Why Even Experts Fall for Art Forgery

Posted on December 8, 2015

Photo source: Flickr

The average person might be fooled by a fake Monet made of acrylic paint and mixed with K-Y Jelly, but wouldn’t an art aficionado know better? And yet the infamous British artist John Myatt was able to sell more than 200 forgeries of famous 19th- and 20th-century painters between 1986 and 1994, pawning more than $3 million worth of art until he was finally arrested and sentenced to prison.

So how do some of the best art dealers, curators, and collectors get fleeced by con artists? In many cases, it’s precisely because they’re experts, according to Noah Charney, author of The Art of Forgery. The majority of successful forgers that Charney describes “set a trap without being too specific,” where an art professional gets to “enthusiastically authenticate” and uncover a new piece of work by a Mark Rothko or a Robert Motherwell, so it feels like a personal triumph. And once an expert “goes out on a limb” and verifies a painting, it’s virtually impossible for them to psychologically backtrack.

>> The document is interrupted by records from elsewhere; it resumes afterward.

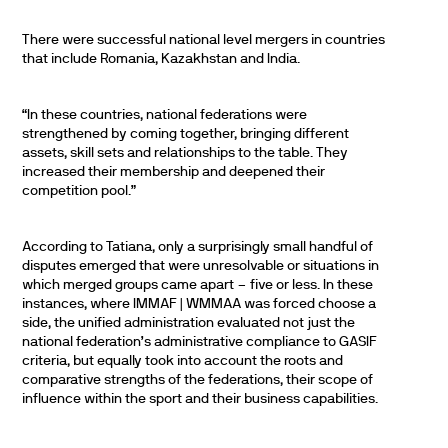
There were successful national level mergers in countries
that include Romania, Kazakhstan and India.
“In these countries, national federations were
strengthened by coming together, bringing different
assets, skill sets and relationships to the table. They
increased their membership and deepened their
competition pool.”
According to Tatiana, only a surprisingly small handful of
disputes emerged that were unresolvable or situations in
which merged groups came apart – five or less. In these
instances, where IMMAF | WMMAA was forced choose a
side, the unified administration evaluated not just the
national federation’s administrative compliance to GASIF
criteria, but equally took into account the roots and
comparative strengths of the federations, their scope of
influence within the sport and their business capabilities.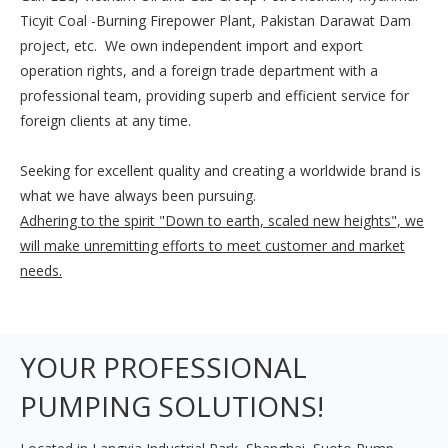
Ticyit Coal -Burning Firepower Plant, Pakistan Darawat Dam
project, etc.
We own independent import and export
operation rights, and a foreign trade department with a
professional team, providing superb and efficient service for
foreign clients at any time.
Seeking for excellent quality and creating a worldwide brand is
what we have always been pursuing.
Adhering to the spirit "Down to earth, scaled new heights", we
will make unremitting efforts to meet customer and market
needs.
YOUR PROFESSIONAL
PUMPING SOLUTIONS!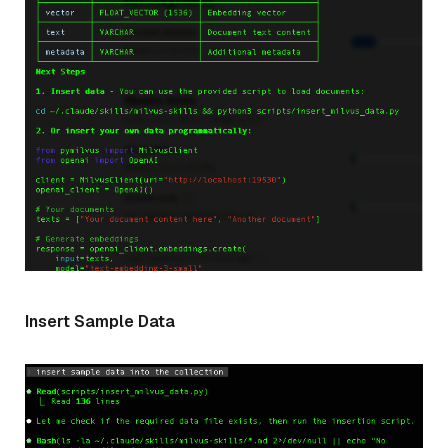
Insert Sample Data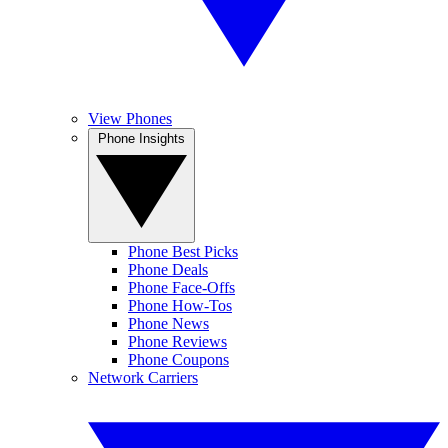
View Phones
Phone Insights
Phone Best Picks
Phone Deals
Phone Face-Offs
Phone How-Tos
Phone News
Phone Reviews
Phone Coupons
Network Carriers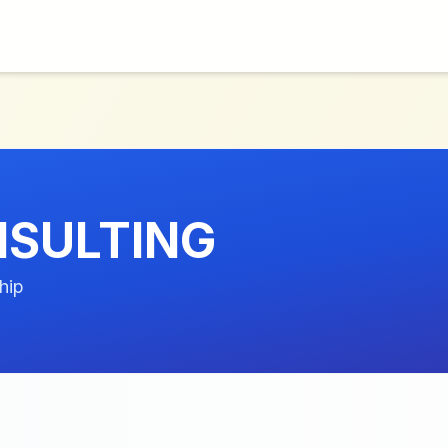
NSULTING
hip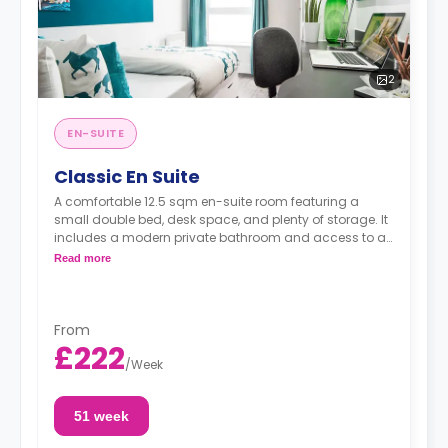
2
EN-SUITE
Classic En Suite
A comfortable 12.5 sqm en-suite room featuring a
small double bed, desk space, and plenty of storage. It
includes a modern private bathroom and access to a
shared, well-equipped kitchen and lounge, with 5–7
Read more
people per flat.
From
£222
/
Week
51 week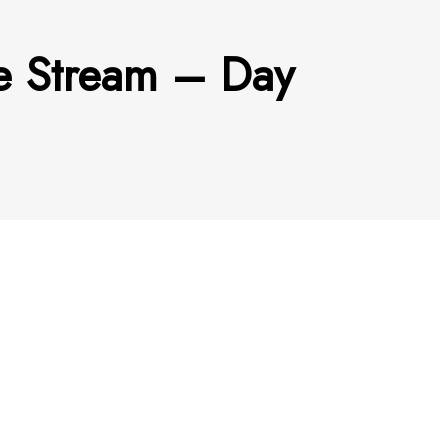
ve Stream – Day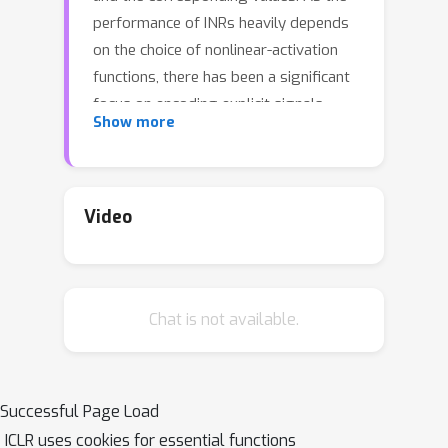
performance of INRs heavily depends
on the choice of nonlinear-activation
functions, there has been a significant
focus on encoding explicit signals
Show more
within INRs using diverse activation
functions. Despite recent
advancements, existing INRs often
encounter significant challenges,
Video
particularly at fine scales where they
often introduce noise-like artifacts
over smoother areas compromising
Chat is not available.
the quality of the output. Moreover,
they frequently struggle to generalize
to unseen coordinates. These
drawbacks highlight a critical area for
Successful Page Load
further research and development to
ICLR uses cookies for essential functions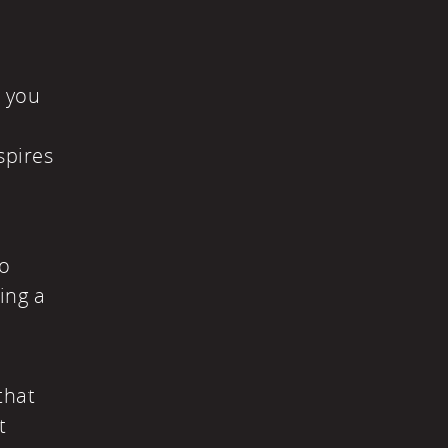
t you
spires
to
ing a
that
t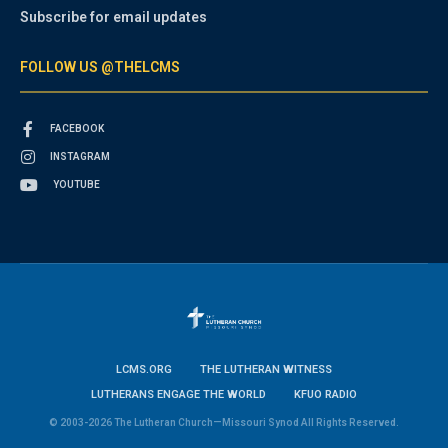
Subscribe for email updates
FOLLOW US @THELCMS
FACEBOOK
INSTAGRAM
YOUTUBE
LCMS.ORG
THE LUTHERAN WITNESS
LUTHERANS ENGAGE THE WORLD
KFUO RADIO
© 2003-2026 The Lutheran Church—Missouri Synod All Rights Reserved.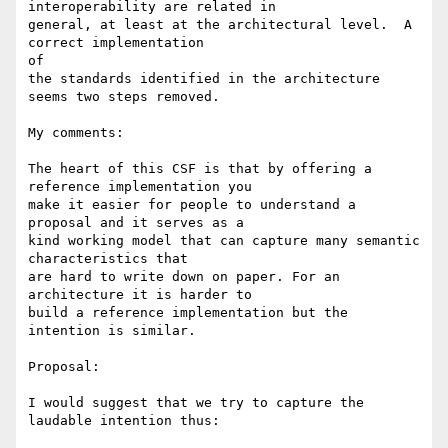
interoperability are related in

general, at least at the architectural level.  A 
correct implementation 

of

the standards identified in the architecture 
seems two steps removed.

My comments:

The heart of this CSF is that by offering a 
reference implementation you 

make it easier for people to understand a 
proposal and it serves as a 

kind working model that can capture many semantic 
characteristics that 

are hard to write down on paper. For an 
architecture it is harder to 

build a reference implementation but the 
intention is similar.

Proposal:

I would suggest that we try to capture the 
laudable intention thus:
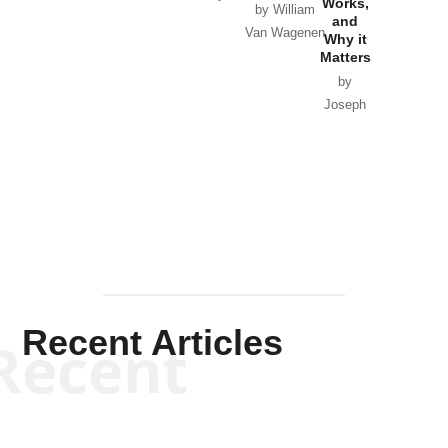
Works,
Horton
by William
and
Van Wagenen
Why it
Matters
by
Joseph
Solis-
Mullen
Recent Articles
Recent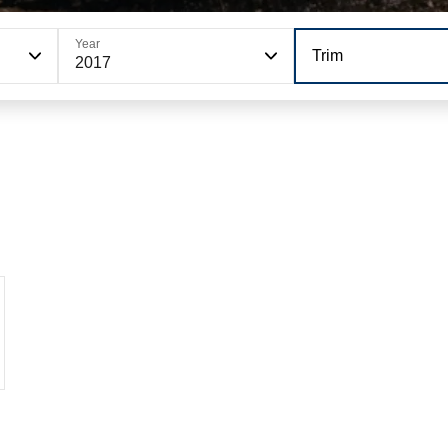
Year
Trim
2017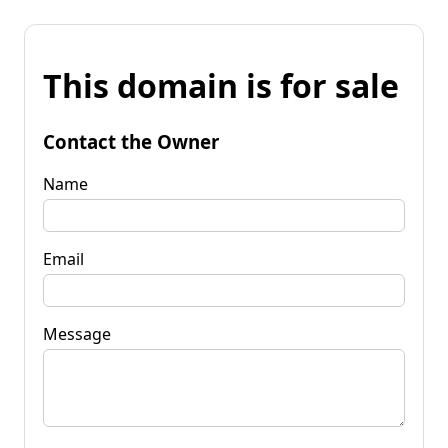
This domain is for sale
Contact the Owner
Name
Email
Message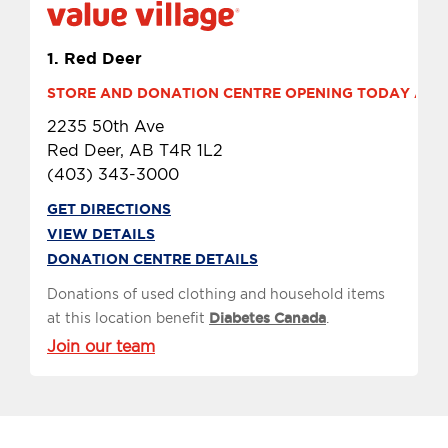
1.
Red Deer
STORE AND DONATION CENTRE OPENING TODAY AT 10
2235 50th Ave
Red Deer, AB T4R 1L2
(403) 343-3000
GET DIRECTIONS
VIEW DETAILS
DONATION CENTRE DETAILS
Donations of used clothing and household items
at this location benefit
Diabetes Canada
.
Join our team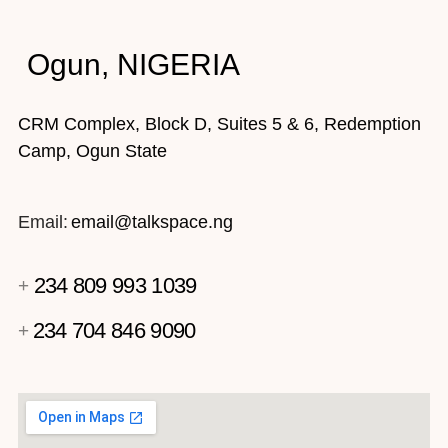
Ogun, NIGERIA
CRM Complex, Block D, Suites 5 & 6, Redemption
Camp, Ogun State
Email:
email@talkspace.ng
234 809 993 1039
+
234 704 846 9090
+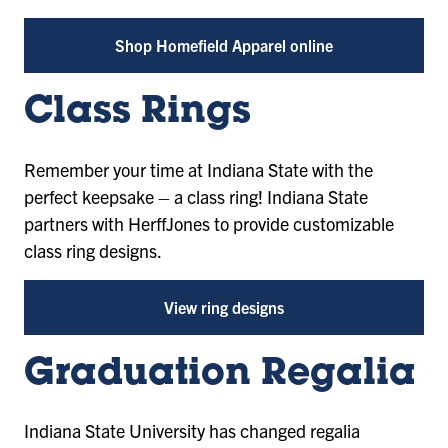
Shop Homefield Apparel online
Class Rings
Remember your time at Indiana State with the
perfect keepsake – a class ring! Indiana State
partners with HerffJones to provide customizable
class ring designs.
View ring designs
Graduation Regalia
Indiana State University has changed regalia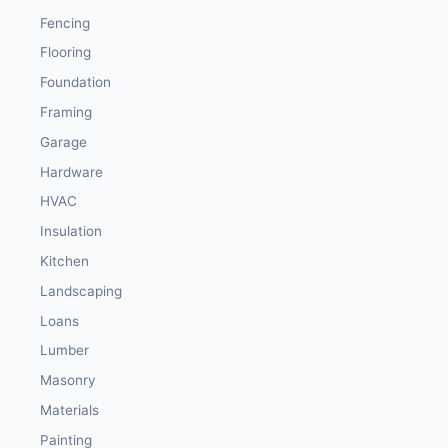
Fencing
Flooring
Foundation
Framing
Garage
Hardware
HVAC
Insulation
Kitchen
Landscaping
Loans
Lumber
Masonry
Materials
Painting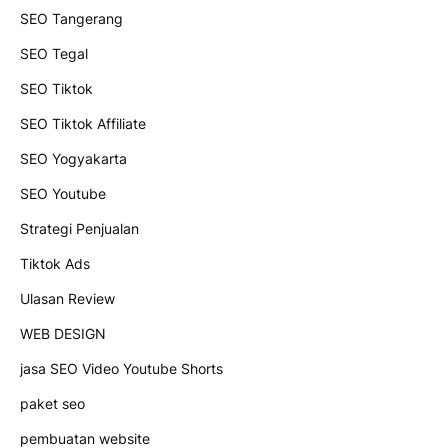
SEO Tangerang
SEO Tegal
SEO Tiktok
SEO Tiktok Affiliate
SEO Yogyakarta
SEO Youtube
Strategi Penjualan
Tiktok Ads
Ulasan Review
WEB DESIGN
jasa SEO Video Youtube Shorts
paket seo
pembuatan website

Let’s be honest,” he said, “every art historian wants to be Indiana Jones and wants to find lost treasures.”

In fact, a paper published in the Journal of Consumer Research showed that too much expertise can negatively impact a person’s judgment when it comes to comparing two products. "There is a blanket assumption that knowledge and expertise are always good," says Ravi Mehta, business professor at the University of Illinois and the study’s co-author. "What we show is that it's not always true. Expertise is a double-edge sword." Some scientists call this the paradox of expertise.

At the same time, if a fake is good enough to fool the art doyens, maybe it really should be hanging in a museum. At least that’s what prominent art critic Blake Gopnik argued when he praised forgeries for sometimes giving the world artworks that great artists simply never got around to making.